Please transcribe every record below exactly, leaving out the pictures.

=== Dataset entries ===
==============================

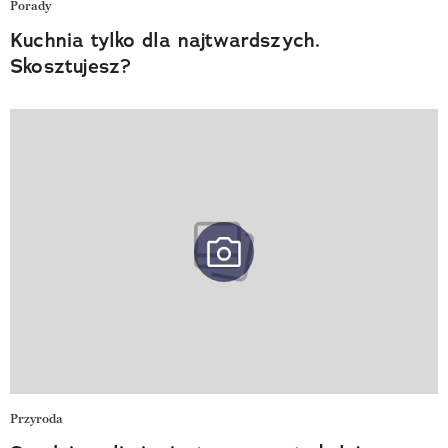
Porady
Kuchnia tylko dla najtwardszych.
Skosztujesz?
Przyroda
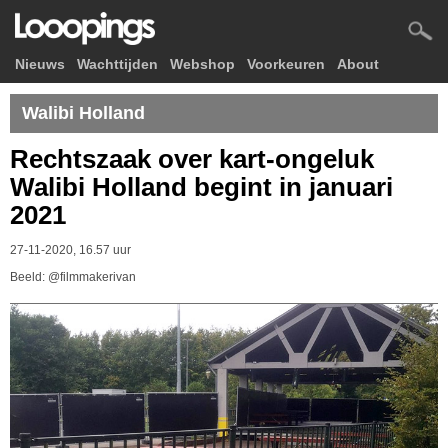
Nieuws
Wachttijden
Webshop
Voorkeuren
About
Walibi Holland
Rechtszaak over kart-ongeluk
Walibi Holland begint in januari
2021
27-11-2020, 16.57 uur
Beeld: @filmmakerivan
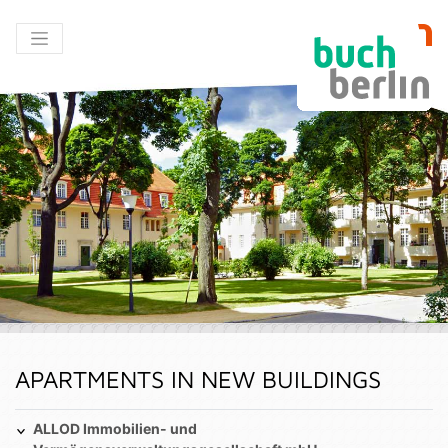
APARTMENTS IN NEW BUILDINGS
ALLOD Immobilien- und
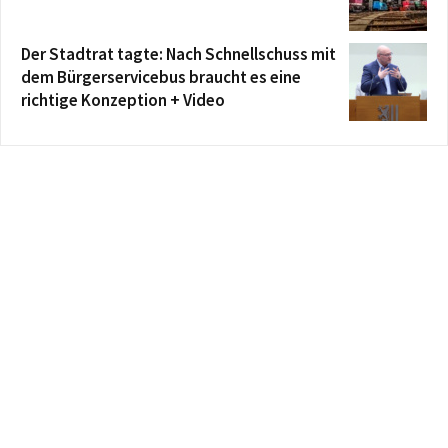
Der Stadtrat tagte: Nach Schnellschuss mit
dem Bürgerservicebus braucht es eine
richtige Konzeption + Video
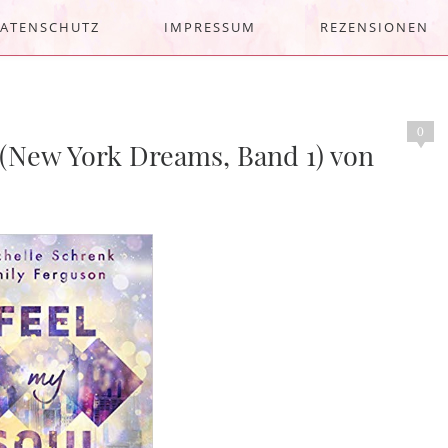
ATENSCHUTZ
IMPRESSUM
REZENSIONEN
0
 (New York Dreams, Band 1) von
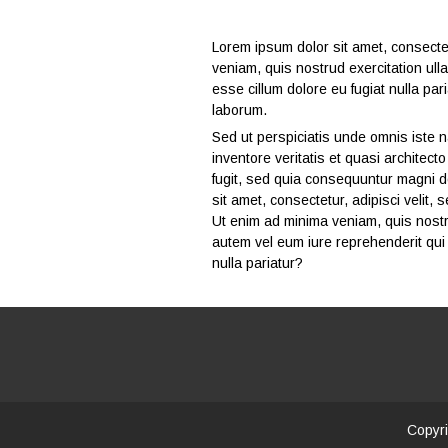
Lorem ipsum dolor sit amet, consectet
veniam, quis nostrud exercitation ull
esse cillum dolore eu fugiat nulla par
laborum.
Sed ut perspiciatis unde omnis iste 
inventore veritatis et quasi architec
fugit, sed quia consequuntur magni d
sit amet, consectetur, adipisci veli
Ut enim ad minima veniam, quis nostr
autem vel eum iure reprehenderit qui 
nulla pariatur?
Copyri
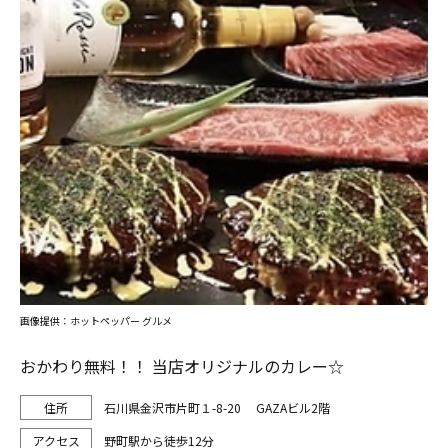
画像提供：ホットペッパー グルメ
おかわり無料！！ 当店オリジナルのカレー☆
石川県金沢市片町１-8-20 GAZAビル2階
野町駅から徒歩12分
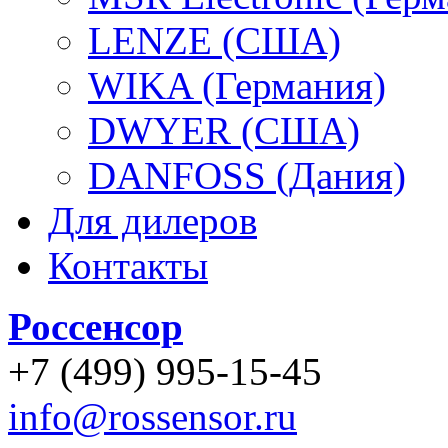
LENZE (США)
WIKA (Германия)
DWYER (США)
DANFOSS (Дания)
Для дилеров
Контакты
Россенсор
+
7 (499)
995-15-45
info@rossensor.ru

==============================

=== RESULT OF THE EXERCISE ===
Porady
Kuchnia tylko dla najtwardszych.
Skosztujesz?
Przyroda
Nieuws
Wachttijden
Webshop
Voorkeuren
About
Walibi Holland
Rechtszaak over kart-ongeluk
Walibi Holland begint in januari
2021
27-11-2020, 16.57 uur
Beeld: @filmmakerivan
APARTMENTS IN NEW BUILDINGS
ALLOD Immobilien- und
Der Stadtrat tagte: Nach Schnellschuss mit
dem Bürgerservicebus braucht es eine
richtige Konzeption + Video
ATENSCHUTZ
IMPRESSUM
REZENSIONEN
0
 (New York Dreams, Band 1) von
Lorem ipsum dolor sit amet, consectet
veniam, quis nostrud exercitation ull
esse cillum dolore eu fugiat nulla par
laborum.
Sed ut perspiciatis unde omnis iste 
inventore veritatis et quasi architec
fugit, sed quia consequuntur magni d
sit amet, consectetur, adipisci veli
Ut enim ad minima veniam, quis nostr
autem vel eum iure reprehenderit qui 
nulla pariatur?
Copyri
画像提供：ホットペッパー グルメ
おかわり無料！！ 当店オリジナルのカレー☆
石川県金沢市片町１-8-20 GAZAビル2階
野町駅から徒歩12分
LENZE (США)
WIKA (Германия)
DWYER (США)
DANFOSS (Дания)
Для дилеров
Контакты
Россенсор
+
7 (499)
995-15-45
info@rossensor.ru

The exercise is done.